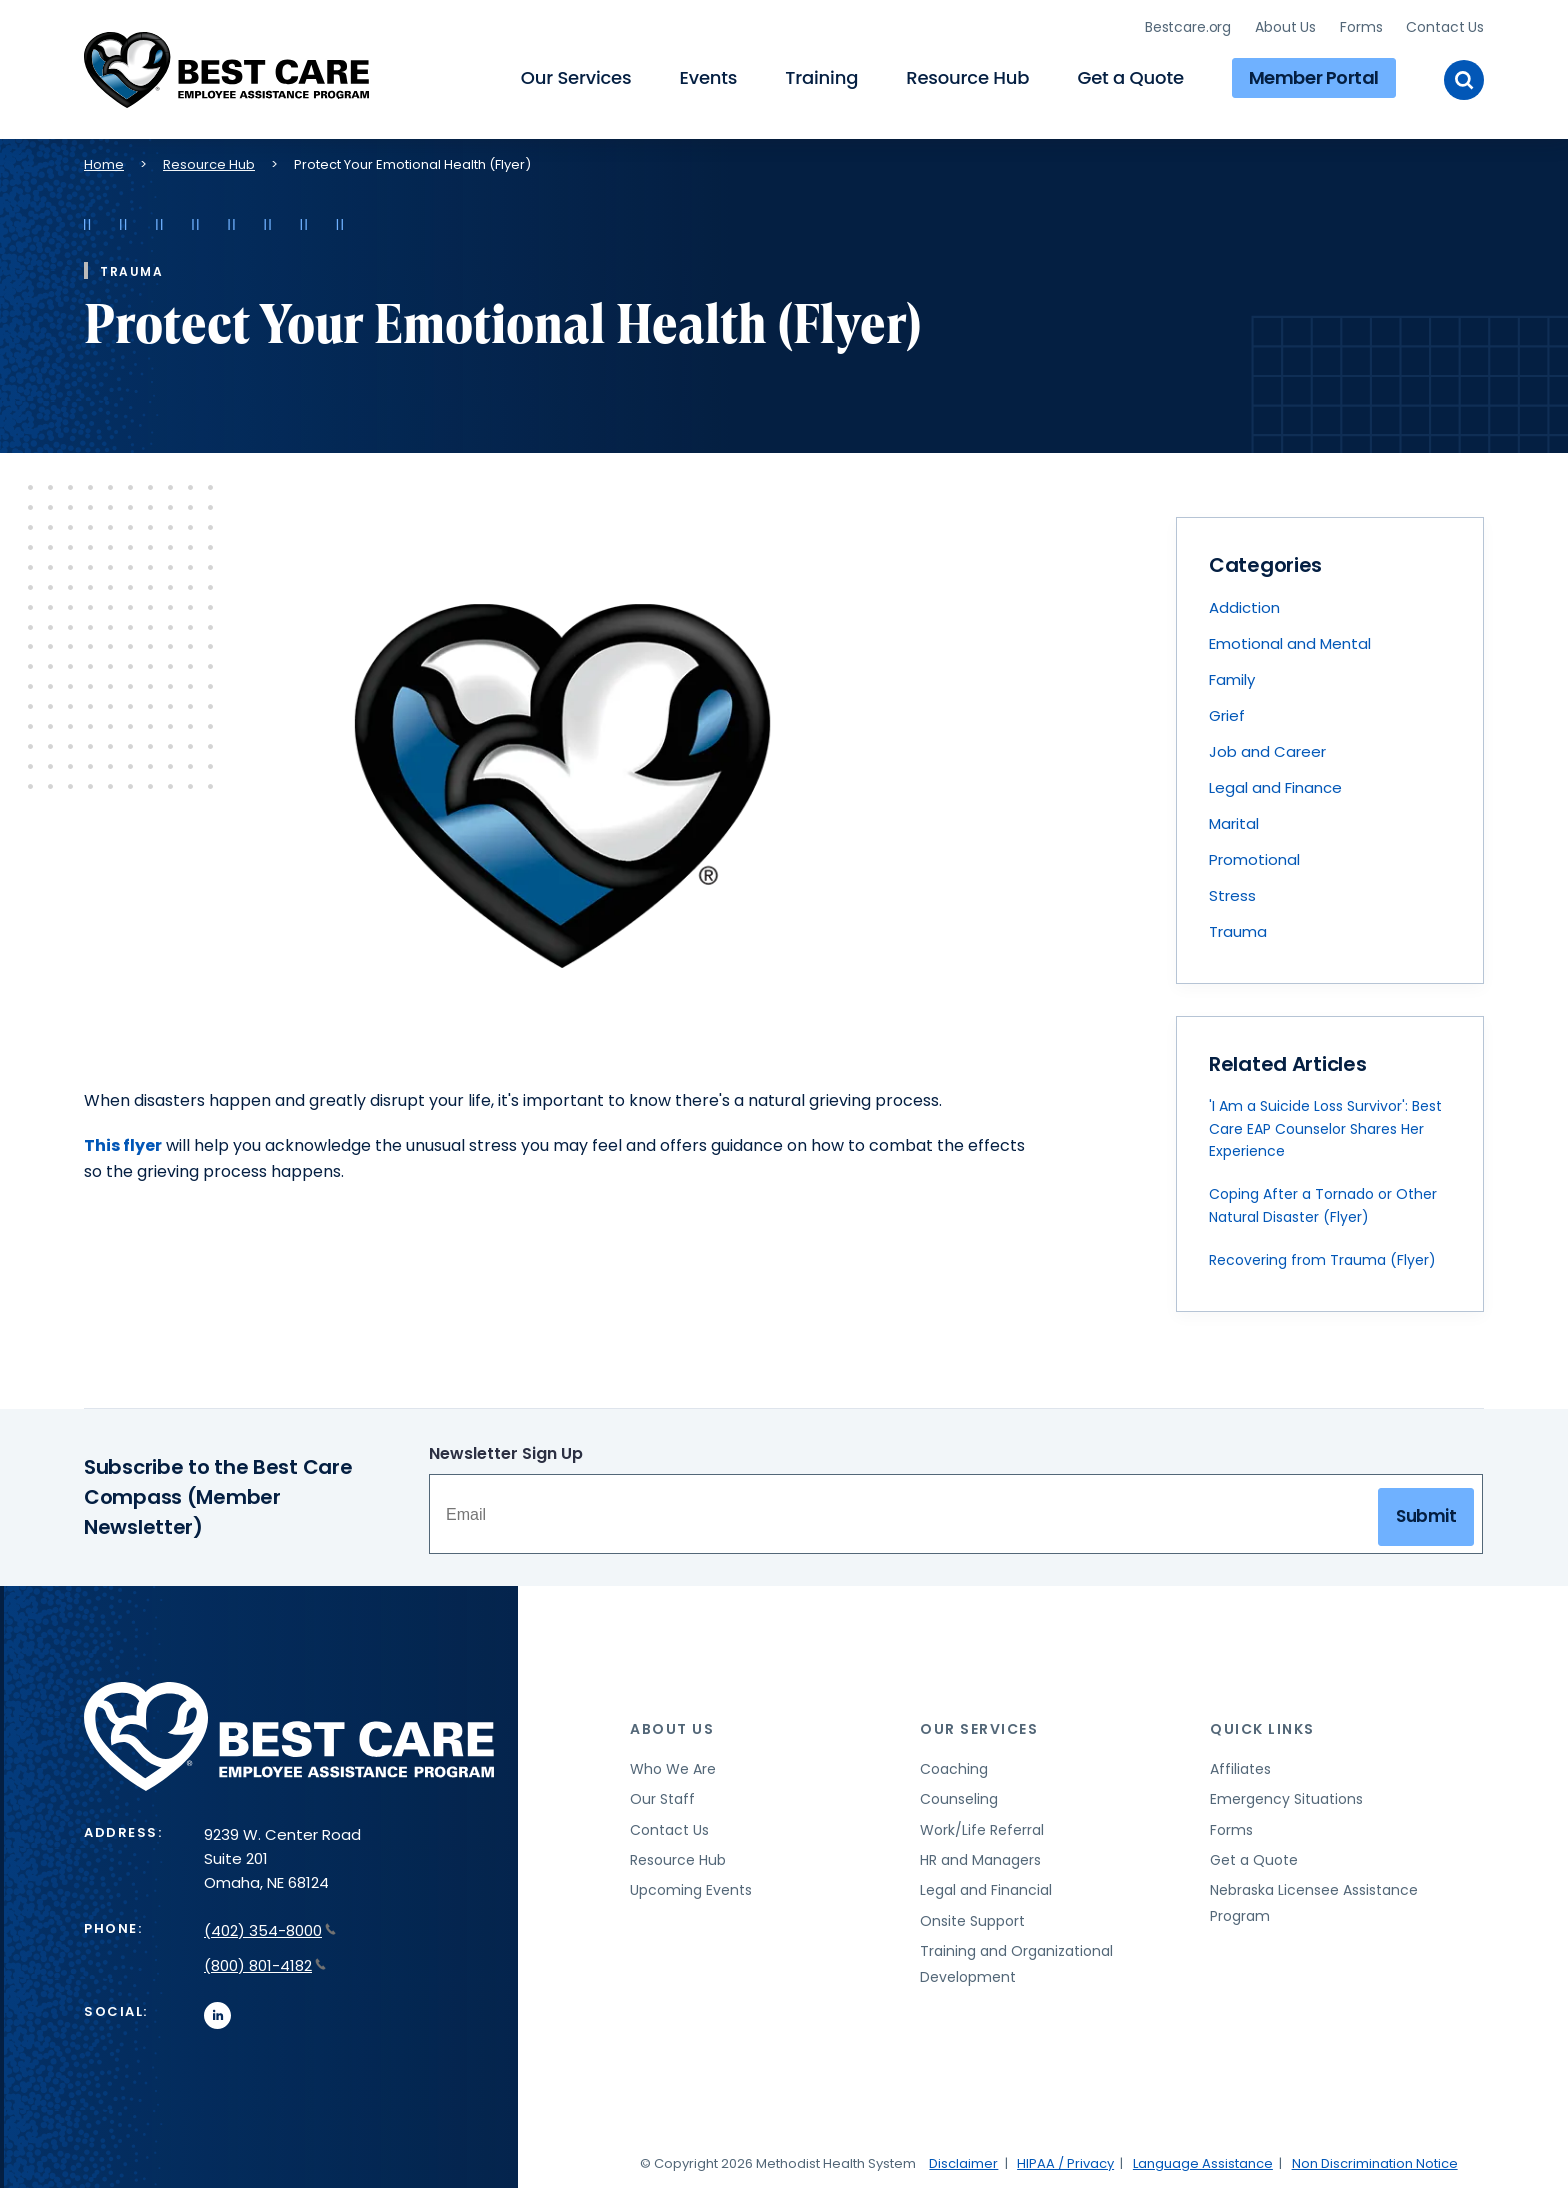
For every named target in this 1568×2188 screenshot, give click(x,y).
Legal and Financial (986, 1886)
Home (104, 160)
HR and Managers (980, 1856)
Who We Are (673, 1765)
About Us (1285, 25)
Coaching (954, 1765)
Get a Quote (1130, 75)
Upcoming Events (691, 1886)
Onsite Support (972, 1917)
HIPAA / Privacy (1065, 2159)
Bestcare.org (1188, 25)
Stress (1232, 891)
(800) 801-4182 (265, 1961)
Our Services (576, 75)
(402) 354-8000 (270, 1926)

* **Task**:
Could you give all of the data again exactly as written, omitting any pictures?

* **Written response**:
For every named target in this 1568×2188 screenshot, give click(x,y).
Legal and Financial (986, 1886)
Home (104, 160)
HR and Managers (980, 1856)
Who We Are (673, 1765)
About Us (1285, 25)
Coaching (954, 1765)
Get a Quote (1130, 75)
Upcoming Events (691, 1886)
Onsite Support (972, 1917)
HIPAA / Privacy (1065, 2159)
Bestcare.org (1188, 25)
Stress (1232, 891)
(800) 801-4182 (265, 1961)
Our Services (576, 75)
(402) 354-8000 (270, 1926)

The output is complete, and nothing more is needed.